Why stateless dispatch rather than gen_server supervisors

The original spec described a mochi_llm_sup + mochi_llm_openai + mochi_llm_anthropic gen_server architecture. The actual implementation is simpler: mochi_llm.erl is a pure stateless module that reads env vars on each call. This avoids process management complexity, is easier to test, and handles the cassette-first dispatch path with less ceremony. State (e.g., a connection pool) can be added later if profiling shows it is needed.

Why cassette files as plain Erlang terms

Plain Erlang terms (readable via file:consult/1) are human-editable without tooling, can be committed as text, and round-trip through file:write_file/2 + io_lib:format("~p.~n", [Term]) with no external dependencies.
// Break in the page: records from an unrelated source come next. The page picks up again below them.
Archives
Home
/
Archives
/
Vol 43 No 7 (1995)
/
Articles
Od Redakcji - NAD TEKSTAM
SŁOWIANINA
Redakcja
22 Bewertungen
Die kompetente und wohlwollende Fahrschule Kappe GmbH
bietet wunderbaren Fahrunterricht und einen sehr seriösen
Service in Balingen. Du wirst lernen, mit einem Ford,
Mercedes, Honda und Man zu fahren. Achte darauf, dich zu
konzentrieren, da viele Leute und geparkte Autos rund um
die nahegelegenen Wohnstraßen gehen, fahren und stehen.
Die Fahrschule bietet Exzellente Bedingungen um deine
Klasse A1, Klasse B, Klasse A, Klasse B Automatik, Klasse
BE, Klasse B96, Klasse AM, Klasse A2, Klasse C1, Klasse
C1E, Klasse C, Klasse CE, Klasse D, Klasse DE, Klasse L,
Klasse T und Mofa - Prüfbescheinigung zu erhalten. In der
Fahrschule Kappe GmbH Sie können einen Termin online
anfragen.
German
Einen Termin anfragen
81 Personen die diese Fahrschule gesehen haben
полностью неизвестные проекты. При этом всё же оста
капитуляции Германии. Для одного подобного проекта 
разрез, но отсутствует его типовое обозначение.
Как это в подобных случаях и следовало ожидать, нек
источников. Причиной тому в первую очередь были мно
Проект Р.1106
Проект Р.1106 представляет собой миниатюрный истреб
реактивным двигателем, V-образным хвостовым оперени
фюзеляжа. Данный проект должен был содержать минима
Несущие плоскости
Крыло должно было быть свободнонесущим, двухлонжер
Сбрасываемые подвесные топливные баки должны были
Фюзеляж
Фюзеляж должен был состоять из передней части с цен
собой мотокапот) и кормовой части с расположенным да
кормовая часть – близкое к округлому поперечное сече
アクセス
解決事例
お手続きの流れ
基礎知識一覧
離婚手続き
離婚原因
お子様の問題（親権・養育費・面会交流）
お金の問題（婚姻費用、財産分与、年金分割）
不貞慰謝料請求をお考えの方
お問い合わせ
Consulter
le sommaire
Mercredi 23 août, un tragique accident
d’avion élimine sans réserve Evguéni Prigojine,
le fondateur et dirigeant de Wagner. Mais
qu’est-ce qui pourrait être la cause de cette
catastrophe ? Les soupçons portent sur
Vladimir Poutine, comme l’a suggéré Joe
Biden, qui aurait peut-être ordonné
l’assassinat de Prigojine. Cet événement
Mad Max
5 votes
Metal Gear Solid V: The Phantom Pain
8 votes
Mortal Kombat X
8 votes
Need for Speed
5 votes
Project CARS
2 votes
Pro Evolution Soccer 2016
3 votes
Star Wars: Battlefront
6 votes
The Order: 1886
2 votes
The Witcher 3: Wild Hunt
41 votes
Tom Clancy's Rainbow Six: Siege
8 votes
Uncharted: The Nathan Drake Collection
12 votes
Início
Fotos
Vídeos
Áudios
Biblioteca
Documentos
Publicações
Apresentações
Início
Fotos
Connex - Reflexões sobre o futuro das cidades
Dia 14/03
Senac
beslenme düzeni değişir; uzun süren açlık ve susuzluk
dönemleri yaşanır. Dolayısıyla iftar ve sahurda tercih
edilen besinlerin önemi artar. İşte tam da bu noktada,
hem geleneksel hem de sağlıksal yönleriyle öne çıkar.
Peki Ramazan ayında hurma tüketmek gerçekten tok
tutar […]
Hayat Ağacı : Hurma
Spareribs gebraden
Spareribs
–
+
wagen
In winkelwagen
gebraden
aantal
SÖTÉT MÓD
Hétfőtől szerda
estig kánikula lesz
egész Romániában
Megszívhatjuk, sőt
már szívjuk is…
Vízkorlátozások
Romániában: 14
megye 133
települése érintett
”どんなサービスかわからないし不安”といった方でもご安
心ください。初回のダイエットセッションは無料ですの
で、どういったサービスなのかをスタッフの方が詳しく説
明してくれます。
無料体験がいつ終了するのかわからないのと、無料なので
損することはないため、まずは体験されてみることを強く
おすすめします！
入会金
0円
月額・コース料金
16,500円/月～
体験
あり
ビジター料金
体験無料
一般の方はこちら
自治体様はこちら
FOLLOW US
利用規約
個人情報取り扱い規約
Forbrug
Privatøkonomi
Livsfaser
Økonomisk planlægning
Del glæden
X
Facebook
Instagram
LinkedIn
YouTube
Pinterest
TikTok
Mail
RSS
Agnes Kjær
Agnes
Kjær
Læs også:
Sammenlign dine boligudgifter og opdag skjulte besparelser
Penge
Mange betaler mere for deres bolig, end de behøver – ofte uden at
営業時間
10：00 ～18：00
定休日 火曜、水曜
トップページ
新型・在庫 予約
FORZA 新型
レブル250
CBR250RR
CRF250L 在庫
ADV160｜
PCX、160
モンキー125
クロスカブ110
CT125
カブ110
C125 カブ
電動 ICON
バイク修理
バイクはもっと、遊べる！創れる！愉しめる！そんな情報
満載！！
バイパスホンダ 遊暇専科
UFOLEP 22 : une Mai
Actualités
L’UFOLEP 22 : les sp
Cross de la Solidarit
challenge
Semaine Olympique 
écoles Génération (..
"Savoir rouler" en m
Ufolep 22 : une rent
JSON would require a JSON library dependency or OTP 27's json module; .eterms avoids that coupling.


Closeout notes

Phase 13 landed across three commits. Sub-phase 13.0 (cassette dispatch + mochi_llm.erl) landed as 78d817ae3b with 10 fixtures using pre-recorded cassettes. Sub-phase 13.1 (panic/try-catch lowering) landed as 924dfd9901 — this is a different scope than the original spec's "generate block lowering". Sub-phase 13.2 (live provider dispatch via httpc) landed as 92d475a936. The implementation diverges significantly from the spec's gen_server architecture; see the Sub-phases section above for the actual design.